■ Exercise objective ■
Repeat all the records exactly, omitting pictures.

Records for the exercise: Begin

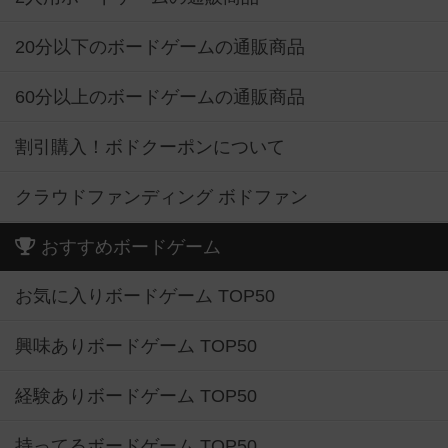
20分以下のボードゲームの通販商品
60分以上のボードゲームの通販商品
割引購入！ボドクーポンについて
クラウドファンディング ボドファン
おすすめボードゲーム
お気に入りボードゲーム TOP50
興味ありボードゲーム TOP50
経験ありボードゲーム TOP50
持ってるボードゲーム TOP50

Records for the exercise: End

■ Task answer ■
20分以下のボードゲームの通販商品
60分以上のボードゲームの通販商品
割引購入！ボドクーポンについて
クラウドファンディング ボドファン
おすすめボードゲーム
お気に入りボードゲーム TOP50
興味ありボードゲーム TOP50
経験ありボードゲーム TOP50
持ってるボードゲーム TOP50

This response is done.